We first see Angelea in the recording studio, and she assures us that she's got the Pot Ledom situation under control. Her voice doesn't sound half bad, either. After Angelea goes, Lisa realizes that she should go last to avoid copycat performances by the others. She refers to "her craft," which I guess is "being weird on reality TV." We then cut to Shannon, who actually has a chance to be rival to Rebecca Black. I be like whoa, you are really tone deaf. By her own admission, Shannon is not the best singer, but her strategy is to have so much fun that you are fooled into believing that she's good, because she's having such a time of it. I think she actually just summed up the Taylor Swift strategy quite nicely. It's a vocal technique called, "Look at how pretty my hair is when I twirl!" Shannon adds a little rap at the end of her song. Because she's so fun! Meanwhile, Allison's face is completely red from crying. She tells us that having to work the whole Pot Ledom thing into a song involving her family (e.g., something that is not degrading and idiotic like everything else on this show) is making her more emotional than she would be otherwise. As she says she doesn't know if she can do it at all, we head to commercials.
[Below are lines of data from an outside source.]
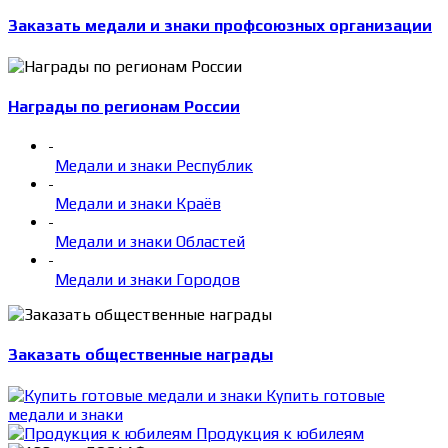
Заказать медали и знаки профсоюзных организации
Награды по регионам России
-
Медали и знаки Республик
-
Медали и знаки Краёв
-
Медали и знаки Областей
-
Медали и знаки Городов
Заказать общественные награды
Купить готовые
медали и знаки
Продукция к юбилеям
When we return, Allison tells us that, after a long emotional moment, she pulled it together and reworked her song. In a very forlorn manner, she says she hopes it will all work out. We then hear a bit of Allison recording her song, which is completely creepy-awesome. Angelea tells us that she underestimated Allison, who appears to be frustratingly good at everything. It's true that not only is the song cool, but Allison seems to be a fairly decent singer. She creepy-whispers "Top Model backwards" over a floaty "Top Ledom" hook, because she's a genius. Well-played, lady. Dominique goes for brownie points with a song called "Tooch Ya Booty," while Laura's "Southern Sweet Girl" reaches depths of tone-deafness not seen since Shannon took her turn. Lisa's advice to her is not to quit modeling. Funny, my advice to Lisa is to quit modeling!
Speaking of quitting or not quitting modeling, there's Alexandria. She has shades on in the studio, and tells us that with some time, dedication, and practice, she could be a recording artist. She sounds suspiciously okay, but trust me that this won't last. Also, her song seems to have been engineered by German men in lab coats. Then there's Lisa. She's definitely comfortable in the studio, and does a good job of delivering her track, "I Be Like Whoa." She spits out her lyrics in a confident "white lady rapper wearing a neon headband" kind of way. It's her brand! Lisa is very hung up on everyone seeing that she's the queen of all trades, and there's nothing she loves to do more than perform. Yeah, on the last part, I think we got it. Lisa works in her Pot Ledom line by rapping, "And just in case y'all ain't wizards / Pot Ledom is Top Model spelled backwards / Ha." I guess Angelea IS a wizard since she was the one who originally figured that out. Now things are starting to make sense. And that's a wrap! Tom dismisses the ladies to do whatever they do while he prepares the audio tracks for their upcoming video shoot. And let me tell you, Tom does way too good of a job, because these tracks turn out to be very listenable. I hope he got hazard pay.